During its heyday in the early part of the 20th century, it was populated by Romanian Jews, as well as Sephardic Jews from Turkey, Syria, Egypt and Greece. Many worked in brass and copper fabrication shops in the basements, while the wares were sold in street level stores.
In September 1903, a gun battle was fought beneath the El tracks at Allen and Rivington Streets between followers of Paul Kelly, leader of the Five Points Gang, and the rival gang of Monk Eastman. At one point a hundred men joined the fray, with police driven off by gunfire. Three men were killed and numerous innocent civilians were injured.

Fire destroyed an overcrowded tenement on Allen Street in March 1905, claiming the lives of twenty people. The five-story building at 105 Allen Street housed 200 people.

The street was widened in the early 1930s by demolition of buildings on the east side of the street. This created a broad thoroughfare with a median mall in the center and the El running down the western roadway. The El was demolished in 1942.

Allen Street was the site of numerous shops specializing in brassware in the 1910s through the 1940s but only two such shops remained by the late 1970s. In 1979, Allen Street was described by New York magazine as an "unbusy area removed from the bustle of Grand Street and the Bowery."

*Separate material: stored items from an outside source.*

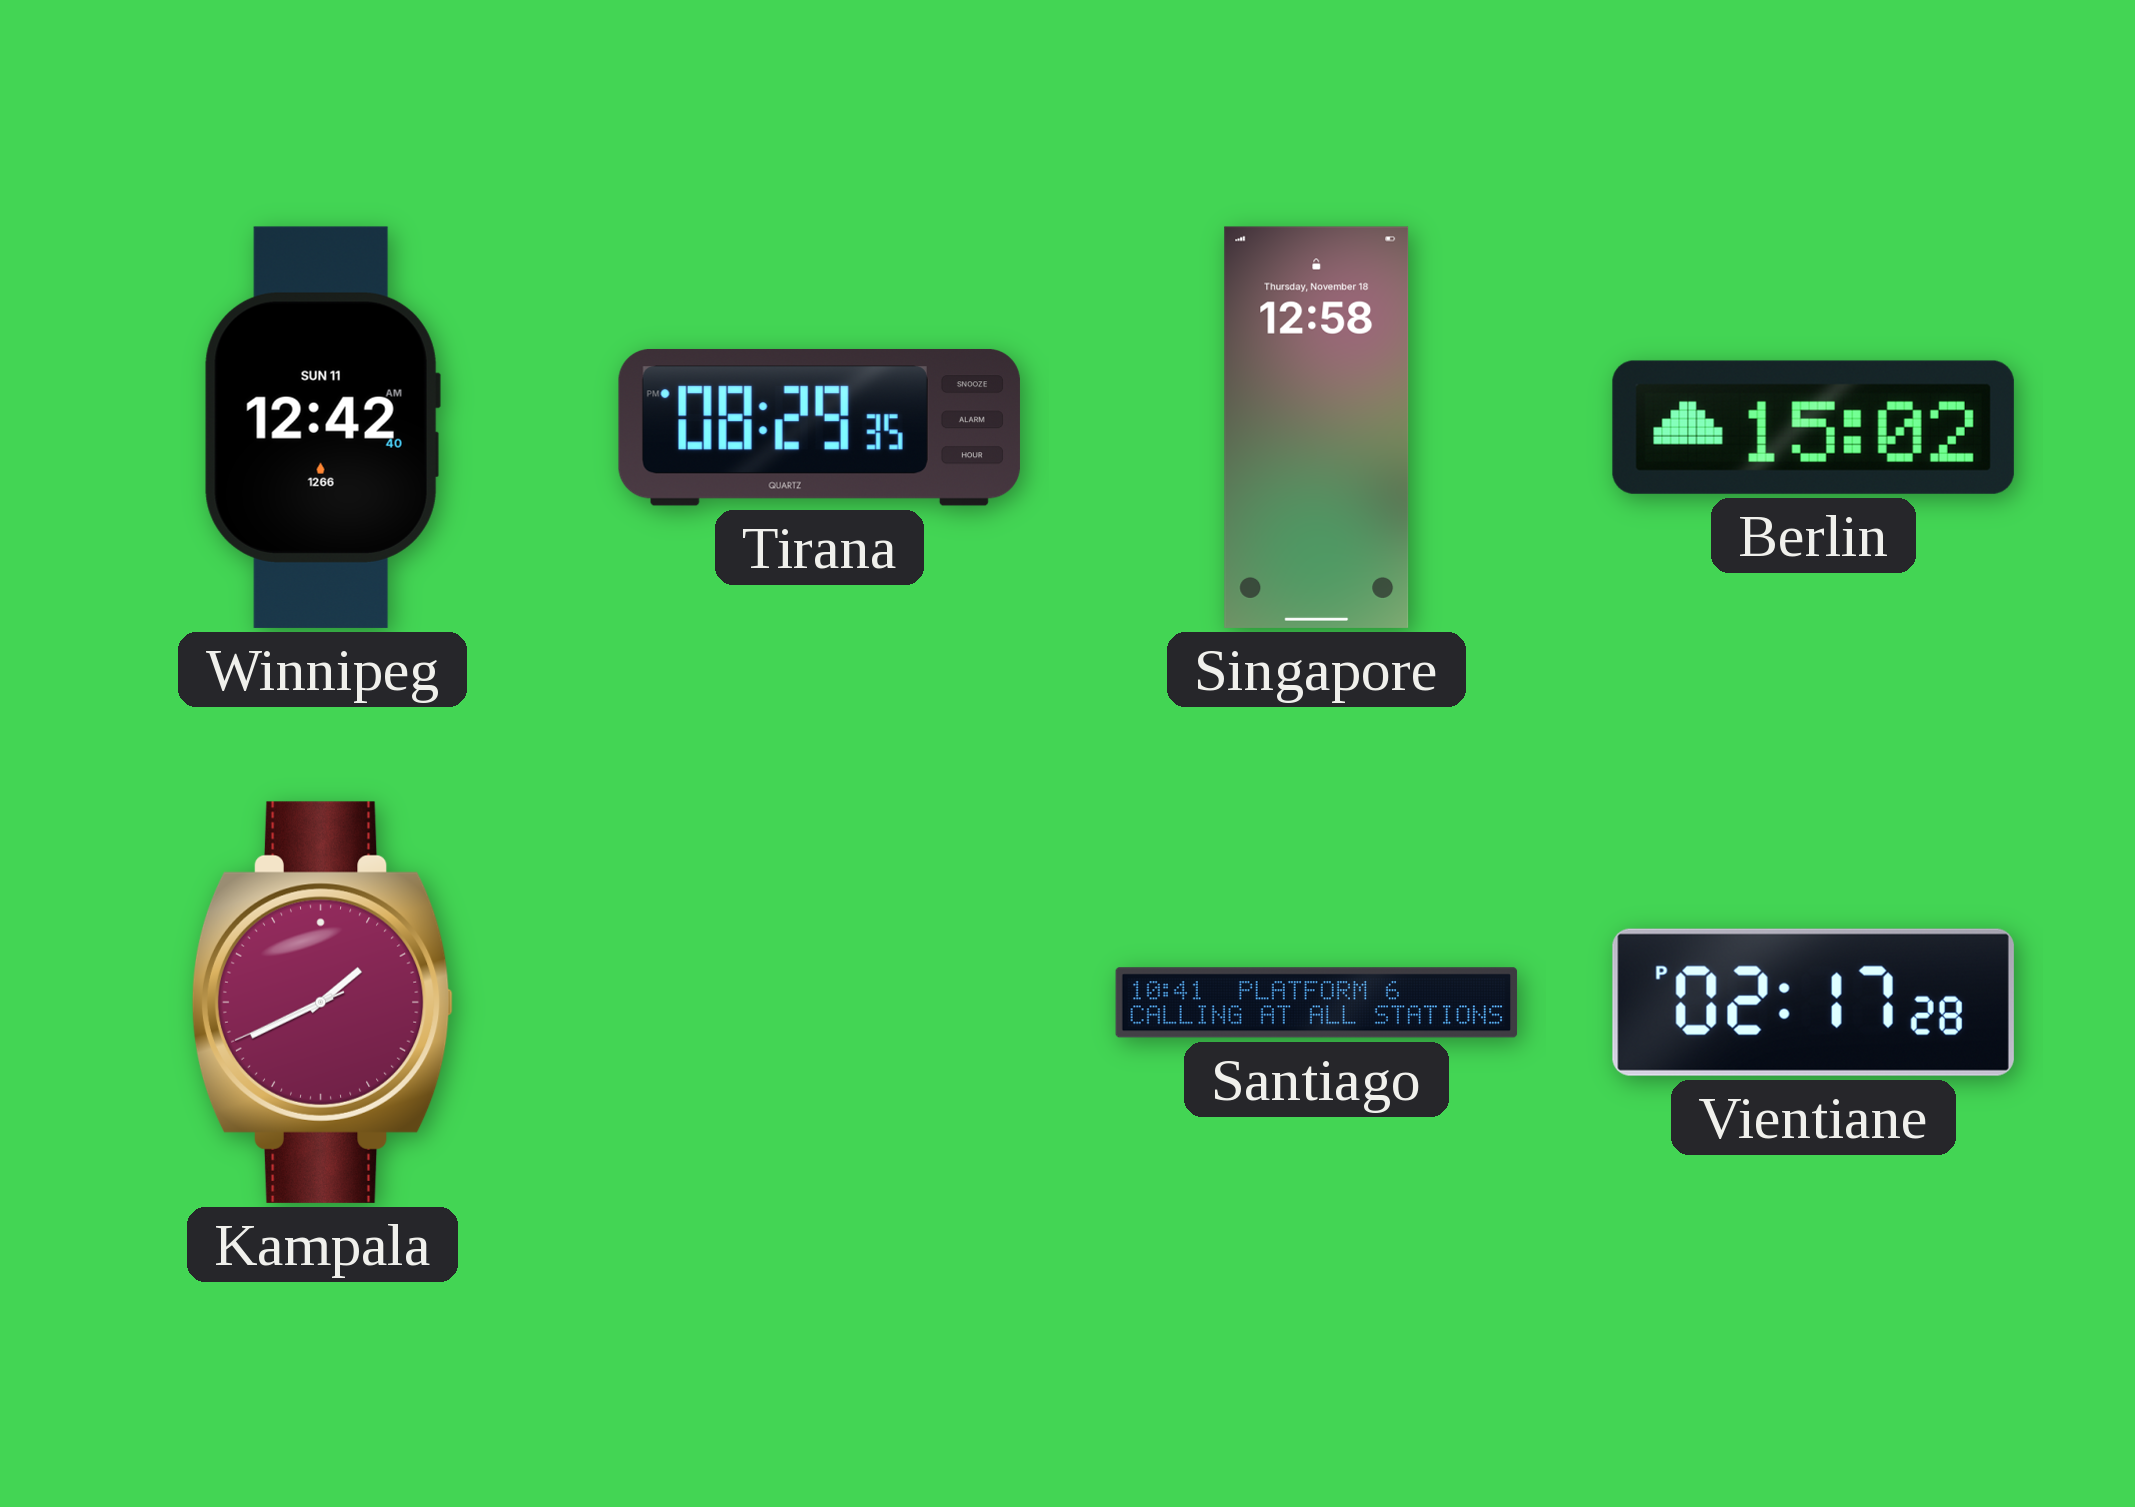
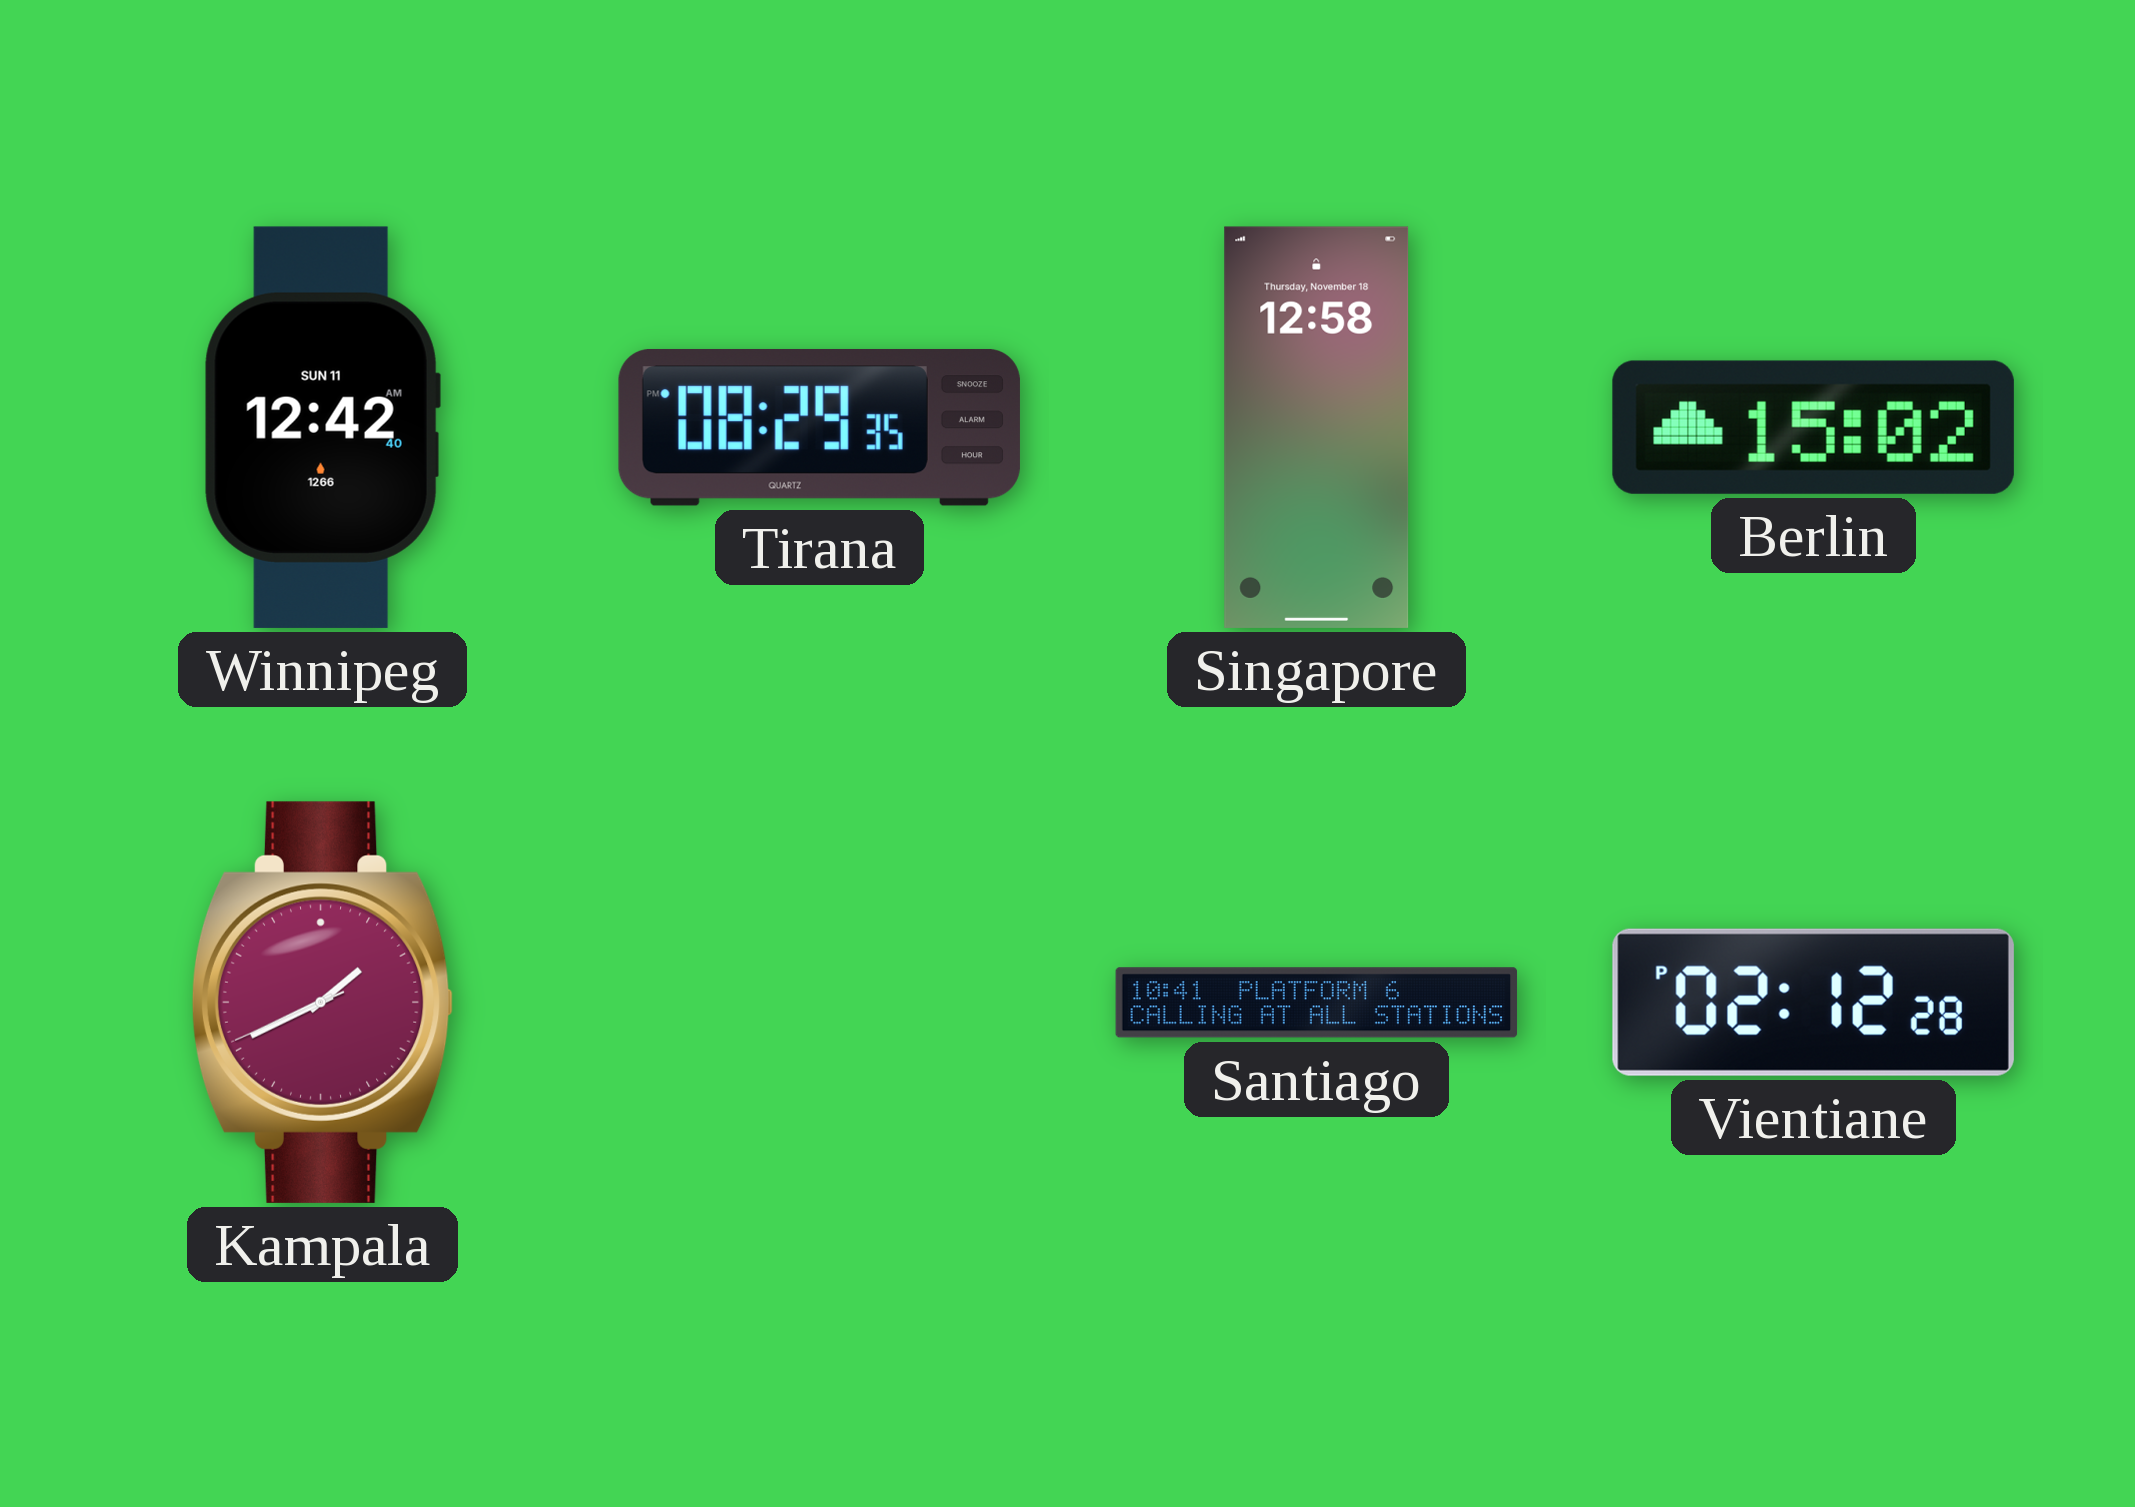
Vientiane: 02:17 -> 02:12
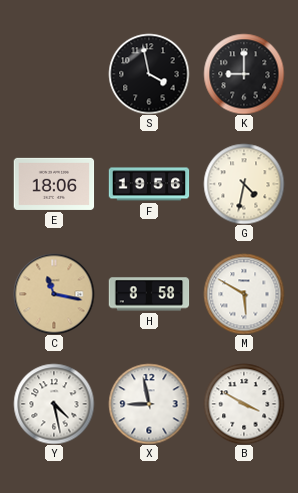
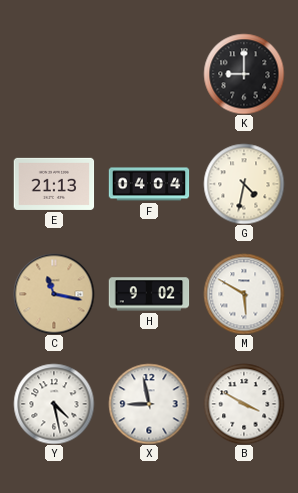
S: 3:58 -> none
E: 18:06 -> 21:13
F: 19:56 -> 04:04
H: 8:58 -> 9:02
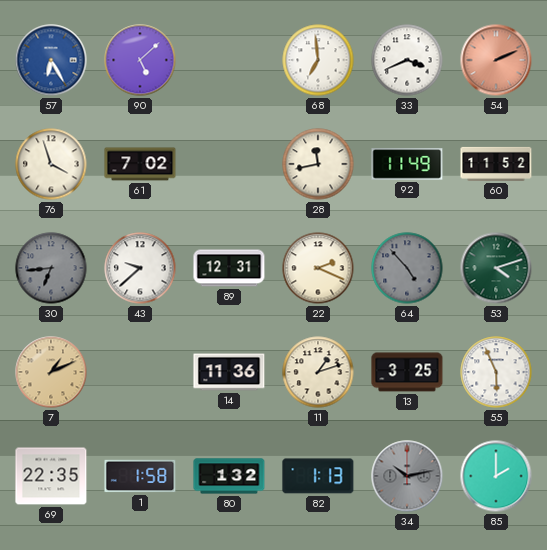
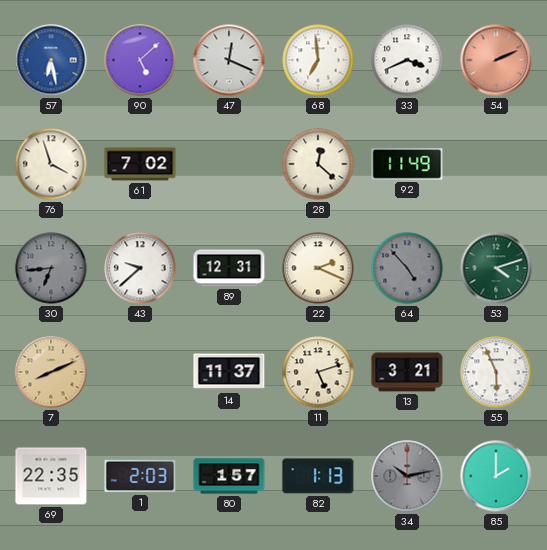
57: 6:25 -> 6:28
47: none -> 12:19
28: 11:43 -> 12:22
60: 11:52 -> none
7: 1:11 -> 8:11
14: 11:36 -> 11:37
11: 1:12 -> 5:12
13: 3:25 -> 3:21
1: 1:58 -> 2:03
80: 1:32 -> 1:57
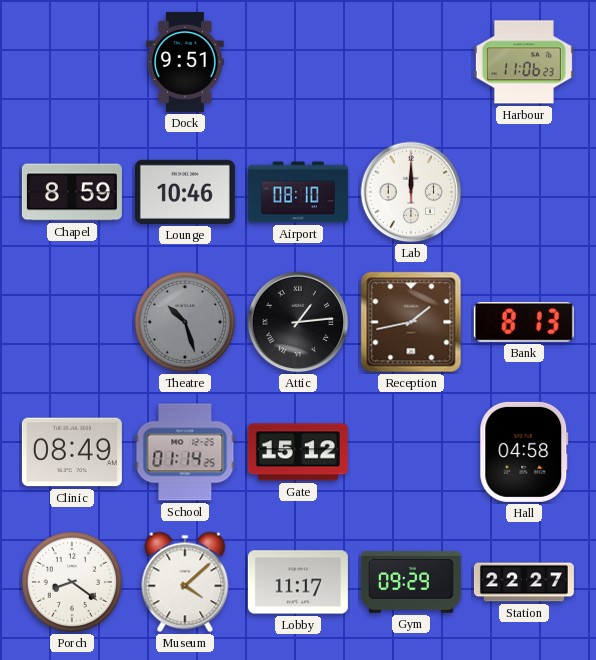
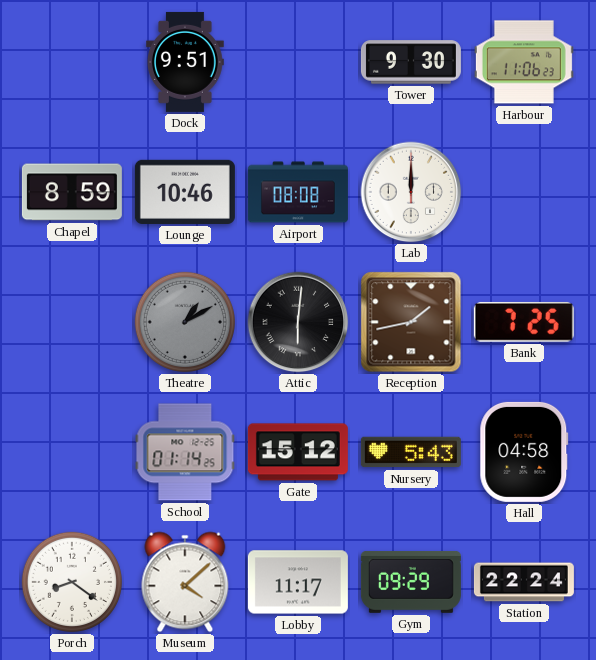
Tower: none -> 9:30
Airport: 08:10 -> 08:08
Theatre: 10:27 -> 1:10
Attic: 1:14 -> 6:01
Bank: 8:13 -> 7:25
Clinic: 08:49 -> none
Nursery: none -> 5:43
Station: 22:27 -> 22:24
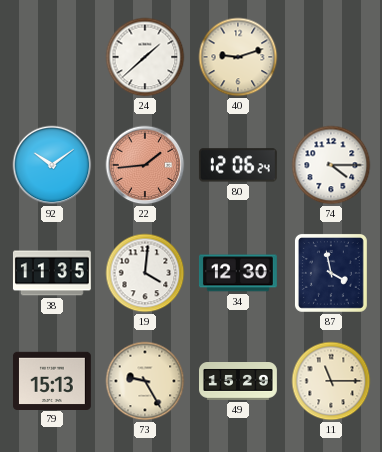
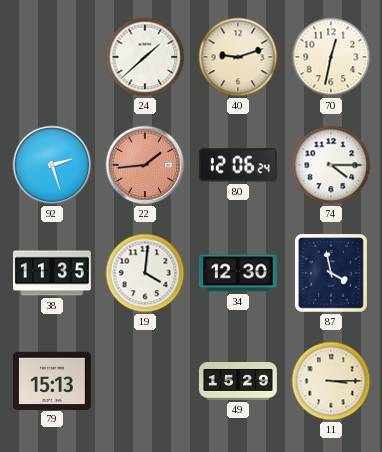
70: none -> 12:32
92: 10:09 -> 2:27
73: 9:25 -> none
11: 11:15 -> 3:15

The street's center mall, along with that of Pike Street, was reconfigured in 2009. Parts of that mall were reconstructed completely in 2011.

==Transportation==
A portion of the elevated IRT Second Avenue Line, commonly known as the Second Avenue El, was constructed over Allen Street's current southbound roadway (then the entire street) from Houston Street to Division Street in 1878, blocking out most of the light from the then-narrow street. The elevated railway was taken down in 1942. Currently, the nearest subway stations are Grand Street station, three blocks west at Chrystie Street and Delancey Street – Essex Street station, three blocks east at Essex Street. Also, at the corner of East Houston Street and Allen Street, there are multiple entrances to the Second Avenue station. There is also an intercity bus station at 84-86 Allen Street.

Allen Street in its entirety and Pike Street north of Madison Street is served by the M15/M15 SBS bus routes. Some local buses also serve Pike Street in its entirety, and some southbound SBS service short-turns at Houston Street. Additional service is provided by the westbound running non-stop north from Madison Street to East Broadway, and the at Delancey Street, using Rivington Street out of service to change direction.